For the third straight year, Rep. Wes Allen, R-Troy, has a bill in the House to block medical procedures or prescription of medicine meant to block puberty or transition the gender appearance of a minor child.
The bill came before the House judiciary committee Wednesday for a public hearing with a committee vote on the bill planned for next week.
Allen acknowledged to committee members that it’s a difficult issue, and the public hearing was evenly split between supporters and detractors.
“I know everyone on both sides of this issue is about protecting children,” Allen said.
The speakers included pediatricians with differing perspectives on the bill.
Nola Ernest, vice president of the Alabama chapter of the American Academy of Pediatrics, said banning medications creates a life-threatening situation for teens facing gender dysphoria.
“It is an uncommon but completely understandable condition where gender identity does not align with physical sex,” Ernest said. “Gender exists in the brain. The brain is made up of100 billion neurons. It’s impossible to imagine a scenario which those form to create only two identities. Some 86 percent of gender dysphoric teens contemplate suicide and almost half attempt it.”
Ernest told the story of “John,” a patient of hers that suffered from chronic pains and migraines, anxiety and suicidal thoughts.
“He came straight from the DMV to me with his first driver license with the correct gender marker and name on it,” Ernest said. “He is no longer on medications for migraines or anxiety. Thoughts of suicide are things of the distant past. Please do not take hope from Alabama children.”
Bill Whitaker, a retired pediatrician in Birmingham, said puberty blockers may not be the best treatment for gender dysphoria.
“We as a society must always protect the vulnerable,” Whitaker said. “We must do much more to understand gender dysphoria and do more to support minors experiencing dysphoria.”

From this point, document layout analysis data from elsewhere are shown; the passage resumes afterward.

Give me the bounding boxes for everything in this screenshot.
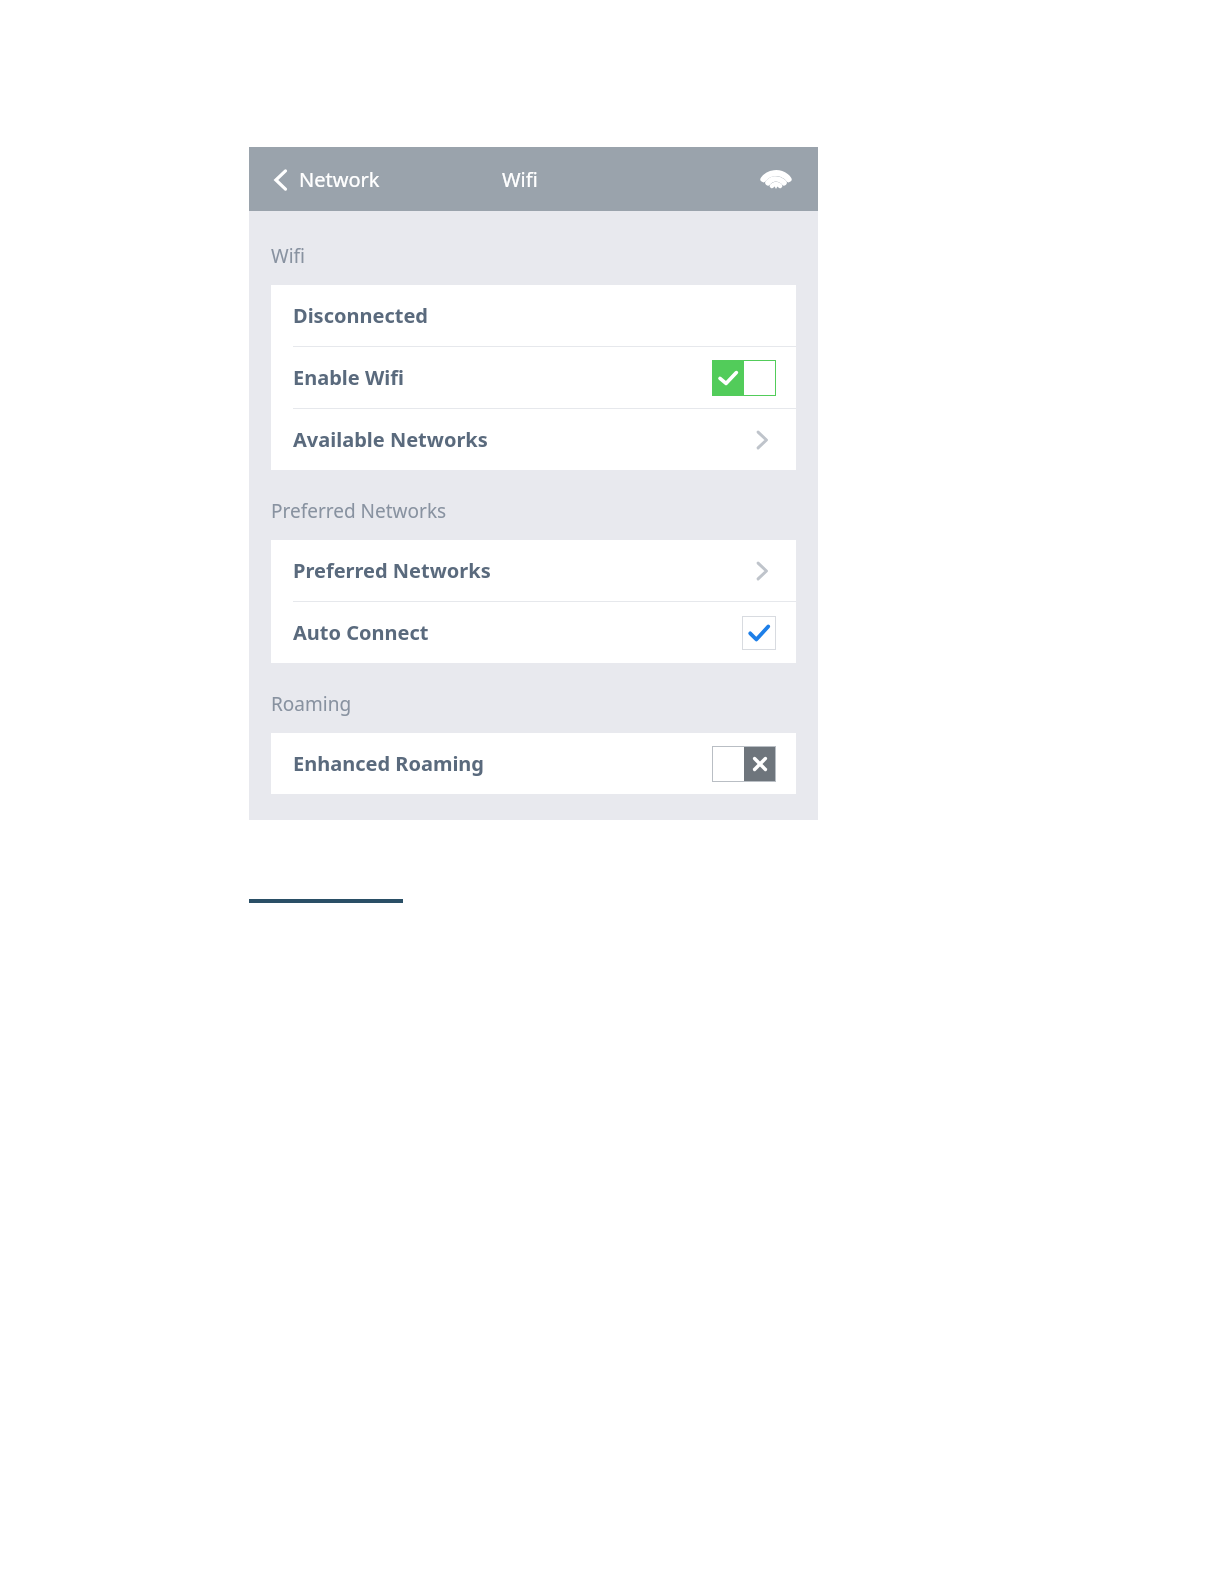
staticText: Roaming [271,691,352,717]
button[interactable]: Available Networks [271,409,796,470]
other: Enable Wifi on [712,360,776,396]
button[interactable]: Wifi status [756,159,796,199]
other: Open [748,557,776,585]
staticText: Wifi [502,166,538,193]
button[interactable]: Network [267,160,386,199]
staticText: Auto Connect [293,619,429,646]
staticText: Preferred Networks [293,557,491,584]
staticText: Preferred Networks [271,498,447,524]
staticText: Network [299,166,380,193]
staticText: Available Networks [293,426,488,453]
staticText: Enhanced Roaming [293,750,484,777]
button[interactable]: Auto Connect [271,602,796,663]
staticText: Wifi [271,243,306,269]
other: Enhanced Roaming off [712,746,776,782]
staticText: Enable Wifi [293,364,404,391]
button[interactable]: Enable Wifi [271,347,796,408]
staticText: Disconnected [293,302,428,329]
button[interactable]: Enhanced Roaming [271,733,796,794]
other: Open [748,426,776,454]
button[interactable]: Disconnected [271,285,796,346]
other: Auto Connect enabled [742,616,776,650]
button[interactable]: Preferred Networks [271,540,796,601]
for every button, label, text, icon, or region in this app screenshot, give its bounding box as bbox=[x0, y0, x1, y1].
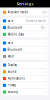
button[interactable]: Notifications bbox=[1, 75, 49, 82]
button[interactable]: Mobile data bbox=[1, 31, 49, 38]
button[interactable]: Security bbox=[1, 89, 49, 95]
button[interactable]: Sound bbox=[1, 69, 49, 75]
staticText: Bluetooth bbox=[8, 48, 23, 51]
button[interactable]: Bluetooth bbox=[1, 46, 49, 53]
staticText: Wi-Fi bbox=[8, 41, 14, 45]
staticText: Privacy bbox=[8, 84, 16, 87]
staticText: Display bbox=[8, 63, 17, 67]
staticText: Airplane mode bbox=[8, 10, 29, 14]
staticText: More bbox=[8, 55, 15, 58]
button[interactable]: Wi-Fi bbox=[1, 18, 49, 24]
staticText: Security bbox=[8, 90, 18, 94]
staticText: Notifications bbox=[8, 77, 25, 80]
button[interactable]: Display bbox=[1, 62, 49, 68]
staticText: Bluetooth bbox=[8, 26, 23, 29]
staticText: On bbox=[41, 26, 45, 29]
staticText: Settings bbox=[16, 1, 34, 6]
staticText: Mobile data bbox=[8, 33, 24, 36]
button[interactable]: Wi-Fi bbox=[1, 40, 49, 46]
button[interactable]: Bluetooth bbox=[1, 24, 49, 31]
button[interactable]: Airplane mode bbox=[1, 9, 49, 16]
staticText: Wi-Fi bbox=[8, 19, 14, 23]
button[interactable]: Privacy bbox=[1, 82, 49, 88]
staticText: Sound bbox=[8, 70, 17, 74]
button[interactable]: More bbox=[1, 53, 49, 60]
staticText: Homenetwork bbox=[26, 19, 45, 23]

Whitaker said medical treatment meant to transition teens facing gender dysphoria is doing harm to the children.
“It’s taking a healthy body and requiring lifelong administration of medications that are dangerous and expensive, and surgeries also,” Whitaker said. “Puberty blockers result in permanent sexual dysfunction. Many never experience sexual satisfaction. You irreversibly castrate both sexes from rest of his or her reproduction system and body— it’s a physiologic decapitation. Puberty is health, not a disease. We’re designed to go though it, not cut it off.”
In addition to the doctors, two parents of transgender teens came to oppose the bill, while a formerly transgender man came to lend support.
Sydney Wright said her year as a transgender man wrecked her body, and that the system failed her.
“I had a strong desire to identify as the opposite sex,” Wright said. “I sought professional help and was diagnosed with gender dysphoria. The standard protocol was megadoses of testosterone. It ravaged my body, gave me a greater risk of heart disease. It caused me to develop clots. I don’t blame anybody, these are choices I made in my teenage years. I wish somebody could have stopped me. I trusted the doctors. I wasn’t told 98 percent grow out of it with intervention.”
Jeffery White said his transgender daughter is just a person trying to live authentically to herself.
“She is far more than collateral damage in a fabricated culture war she never asked to be a part of,” White said. “Her happiness, her sense of self, should not be stolen by performative zealotry.”
The committee brought some of the speakers back up at the conclusion of their allotted time to sort out some of the conflicting statements made by opposing sides.
Proponents of the bill referred to the puberty-blocking treatments as experimental; one speaker said it isn’t “settled science.”
Ernest said science is never truly settled by nature, but that current science shows gender-affirming counseling and transitioning medication are helping to prevent teen suicides.
As for the medications used in transitioning, Ernest clarified that they are all FDA-approved, but are not necessarily approved for the treatment of gender dysphoria.
The committee members will have a week to think over what they heard in the public hearing and seek out any additional research before taking up the bill again next Wednesday for a vote.